Bishop Caussé said the Church is much more than its buildings or even the organization itself. “The Church is all about people. It is all about individual members who are bound together by common beliefs and covenants. They are its strength and its future,” he said.

The presiding bishop, a native of Bordeaux, France, traced the roots of a few of those common beliefs and covenants that contribute to the Church’s financial strength — including tithing, self-reliance, provident living and understanding the teachings of Jesus Christ.
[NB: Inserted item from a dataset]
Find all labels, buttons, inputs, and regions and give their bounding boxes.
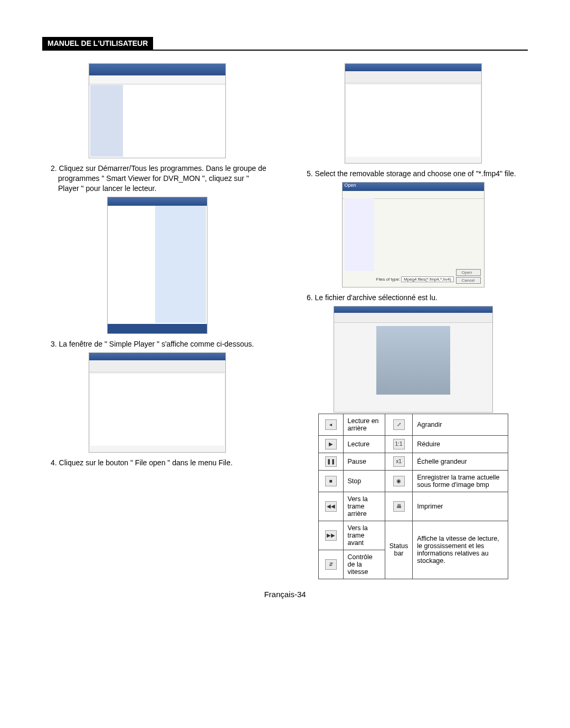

Latter-day Saints in good standing donate 10 percent of their income to the Church. These tithes (along with other charitable donations) help the Church carry out its mission of spreading the gospel of Jesus Christ, caring for the poor and strengthening members’ faith.

“Without tithing, the Church would be incapable of accomplishing its divine mission,” Bishop Caussé said. “We continually feel our great responsibility to use the sacred tithes and offerings in a manner that is appropriate and pleasing to the Lord.”

Church leaders also teach members how to provide for themselves. This includes classes that emphasize the spiritual importance of self-reliance, as well as practical principles such as gaining an education, finding a job, starting a business and managing family finances.

“By becoming self-reliant temporally and spiritually, God’s children progress in their ability to make choices independently and thus fulfill the measure of their creation,” Bishop Caussé said.

Members are also taught to prepare for financial emergencies. “Today’s Church members are conscious of the fact that they live in a period of calamities,” Bishop Caussé said. “Church leaders have frequently counseled members to practice provident living by establishing home storage, including extra water, basic food items, medications, clothing, and other supplies that could be needed in case of emergency. … This same principle of temporal preparation has also been applied at the general Church level. For example, grain silos and warehouses filled with basic emergency necessities have been established.”

Bishop Caussé said the Church’s most important priority is how to help people spiritually through a proper understanding of the life and teachings of Jesus Christ.

“While we consider such things as macroeconomic indicators and financial analyses, our ultimate goal is to fulfill our responsibilities in a manner that will carry out the designs of the Lord and sacred mission of the Church ‘to invite all to come unto Christ,’” Bishop Caussé said.

And how does the institutional Church, a global faith with thousands of buildings and employees, maintain financial solvency? By staying out of debt, balancing budgets and saving and investing money to anticipate future needs.

In other words, he said, the Church “simply practices the principles that it teaches to its individual members.”